Welcome to December and the start of summer, the big news is that the water temperatures on the lake are a few degrees colder than last year, so that is good for trout and it looks like we have a great month of fishing ahead.
Last winter, DPI Fisheries released 148 large (the biggest 4.7kg but most were 2-3 kg) 3-year-old rainbow trout into the Thredbo River at Gaden Trout Hatchery. These fish were all tagged with a yellow tag containing details of who to contact when recaptured. It was not compulsory to release the fish but so long as the tag number was recorded then it really didn’t matter if you released the fish with the tag or not. Released fish could still have their movements tracked no matter how many times they were caught and released.
On the October opening weekend, quite a few of these fish were caught in the Thredbo just down from Gaden. If you catch one, please notify fisheries on the phone number on the tag. There are still plenty swimming around waiting for you to catch.

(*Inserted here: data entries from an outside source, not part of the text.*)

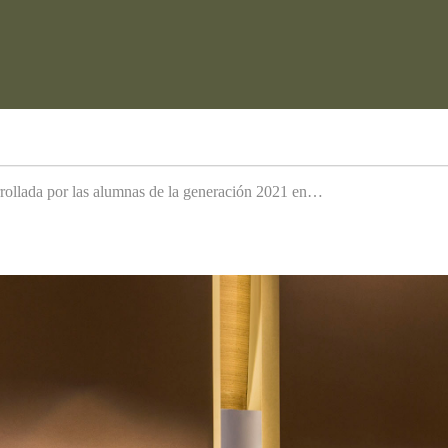
arrollada por las alumnas de la generación 2021 en…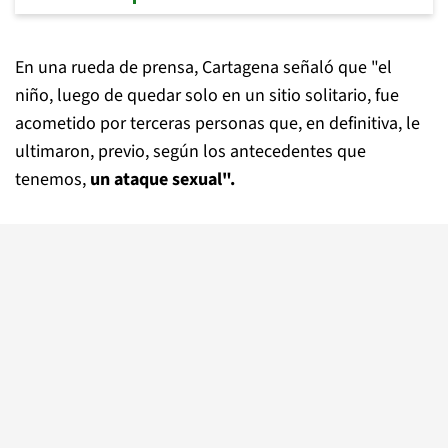
En una rueda de prensa, Cartagena señaló que "el
niño, luego de quedar solo en un sitio solitario, fue
acometido por terceras personas que, en definitiva, le
ultimaron, previo, según los antecedentes que
tenemos,
un ataque sexual".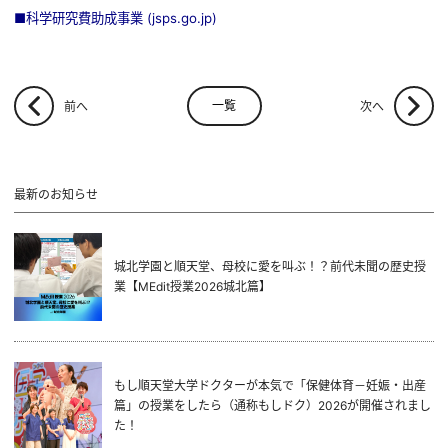
■
科学研究費助成事業 (jsps.go.jp)
一覧
前へ
次へ
最新のお知らせ
城北学園と順天堂、母校に愛を叫ぶ！？前代未聞の歴史授
業【MEdit授業2026城北篇】
もし順天堂大学ドクターが本気で「保健体育－妊娠・出産
篇」の授業をしたら（通称もしドク）2026が開催されまし
た！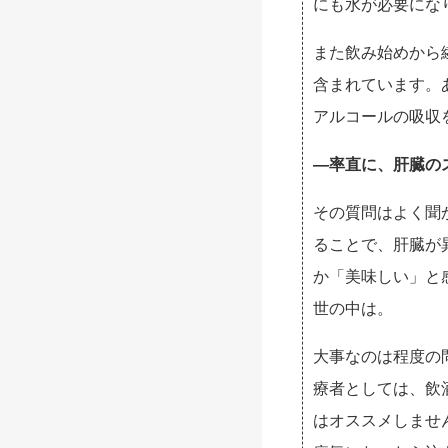
にも水が必要にな
また飲み始めから
含まれています。
アルコールの吸収
—率直に、肝臓の
その質問はよく聞
ることで、肝臓が
か「美味しい」と
世の中は。
大事なのは程度の
療者としては、飲
はオススメしませ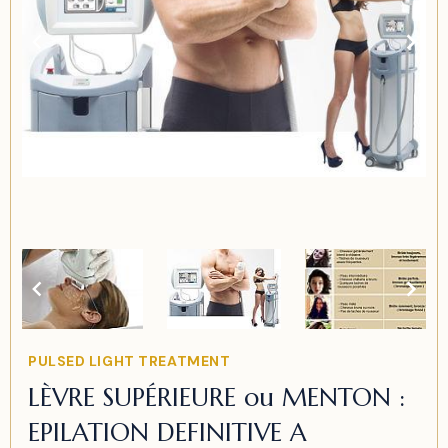
Item
3
of
3
Item
PULSED LIGHT TREATMENT
2
LÈVRE SUPÉRIEURE ou MENTON :
of
EPILATION DEFINITIVE A
3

Lake Jindabyne’s water level is still quite high once again, with Snowy Hydro conserving water in case the predicted El Nino reduces rainfall. Snowy Hydro have been conserving the water and not generating electricity as they would normally do this year and so all of our lakes water levels are higher than normal.

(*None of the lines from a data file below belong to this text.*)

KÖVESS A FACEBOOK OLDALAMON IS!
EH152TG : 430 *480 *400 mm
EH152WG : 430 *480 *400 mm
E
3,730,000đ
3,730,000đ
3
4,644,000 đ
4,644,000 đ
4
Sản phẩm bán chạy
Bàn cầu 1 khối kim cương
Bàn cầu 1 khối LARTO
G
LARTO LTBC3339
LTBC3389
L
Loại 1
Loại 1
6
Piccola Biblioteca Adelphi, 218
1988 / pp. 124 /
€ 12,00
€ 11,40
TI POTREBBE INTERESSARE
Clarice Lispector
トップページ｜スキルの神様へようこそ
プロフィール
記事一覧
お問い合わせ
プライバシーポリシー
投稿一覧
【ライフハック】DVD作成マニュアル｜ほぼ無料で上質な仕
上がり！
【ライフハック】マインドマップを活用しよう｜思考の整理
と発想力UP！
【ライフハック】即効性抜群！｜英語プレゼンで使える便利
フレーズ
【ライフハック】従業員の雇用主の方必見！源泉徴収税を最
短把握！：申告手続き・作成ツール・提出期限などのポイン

It’s normal over summer to get out of bed before sunrise and make certain you have lines in the water at first light, however, with cooler water temperatures you may be able to stretch your surface fishing into mid morning this year before you have to go deeper using downriggers to get your lures down to about 35ft where the trout are lying.
For boat trollers, the usual techniques of fishing on the surface in shallow water at first light and then moving out into deeper water using lead core with 20-30m of line out will extend the better fishing well into the late morning.

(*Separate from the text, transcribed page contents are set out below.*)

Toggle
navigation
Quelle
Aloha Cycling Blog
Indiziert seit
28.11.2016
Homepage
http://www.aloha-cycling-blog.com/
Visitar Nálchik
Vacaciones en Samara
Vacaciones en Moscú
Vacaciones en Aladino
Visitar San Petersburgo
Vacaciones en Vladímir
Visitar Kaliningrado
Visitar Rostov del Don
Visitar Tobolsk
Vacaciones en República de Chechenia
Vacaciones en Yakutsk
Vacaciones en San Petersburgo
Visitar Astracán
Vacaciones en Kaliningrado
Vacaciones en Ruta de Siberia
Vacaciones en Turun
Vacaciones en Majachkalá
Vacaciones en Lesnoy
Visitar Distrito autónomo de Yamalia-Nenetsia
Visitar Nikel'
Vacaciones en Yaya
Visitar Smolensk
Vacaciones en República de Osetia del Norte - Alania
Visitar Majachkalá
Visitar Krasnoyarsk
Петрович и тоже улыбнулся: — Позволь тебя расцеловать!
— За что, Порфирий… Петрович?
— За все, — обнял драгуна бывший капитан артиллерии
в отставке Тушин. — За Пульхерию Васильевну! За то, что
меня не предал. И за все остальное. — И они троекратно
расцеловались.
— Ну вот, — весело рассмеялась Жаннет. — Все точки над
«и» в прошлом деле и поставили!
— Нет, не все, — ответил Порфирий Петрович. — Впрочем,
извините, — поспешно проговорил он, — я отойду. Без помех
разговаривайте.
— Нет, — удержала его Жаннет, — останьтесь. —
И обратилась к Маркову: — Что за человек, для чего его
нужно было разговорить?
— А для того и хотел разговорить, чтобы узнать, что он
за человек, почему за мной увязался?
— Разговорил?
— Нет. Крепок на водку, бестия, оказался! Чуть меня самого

You will do best using minnow lures early, before sunrise, and then switching to Tasmanian Devil lures later in the morning. The best coloured Tassies to use will be darker lures early with the number Y48 yellow wing red nosed brown bomber or even Y94 being winners. Try the yellowing Tasmanian Devils a little later as the sun is about to rise over the horizon. The number 111 Tasmanian Devil Lure ‘Willies Special’ has been a very good lure over recent months!
Minnow lures like StumpJumpers in brown trout and rainbow trout patterns are also good, but there are many good brands of lures on the market that will do the job if you know what speed to troll to get the best action out of the lures. It is not a good idea to try and mix and match different brands, as no two brands of lures will work best the same at the same speed.
The best lures to try and catch those trophy brown trout will be small minnows and you need to troll these over the weed beds using longer dropbacks (to 80m) and lighter line or braid to keep the lures at the deepest depth possible. You need to do this well before the sun comes up to get the bigger fish.
Lake bait fishing has been nothing but excellent for months now and over recent weeks the mudeye fishing has been spectacular. Local scrub worms fished off the bottom, however, are best for brown trout while artificial baits of various colours are proving themselves for rainbow trout and salmon. If you want to catch yourself a big brown trout then the best baits are still going to be a well-presented scrubworm and these are best fished with a greased line to stop it from sinking into the weed and getting caught up.
There are no fishing spots much better than others at the moment, so with the trout cruising the margins of the lake they can be in one place one day and another the next.
It will be an interesting fly fishing season. The lake water levels are great at the moment and the lake will fish well, especially in the shallows early morning and into the late evening if we get some evening hatches of insects to excite the trout into feeding. The best flies on the lake have been green or olive flies like Hamills Killers, small shrimp patterns and olive nymphs, but there might be a little dry fly fishing at night after the hatches, so keep that in mind and a mayfly or caddis pattern is well worth having in your collection.
The river and stream fly fishing was a little slow getting started this year, due to a few very cold changes in October, but now that there are more insects, beetles, caddis fly and grasshoppers about, we have had some very good fishing, especially the evening dry fly fishing after a warm and sunny day.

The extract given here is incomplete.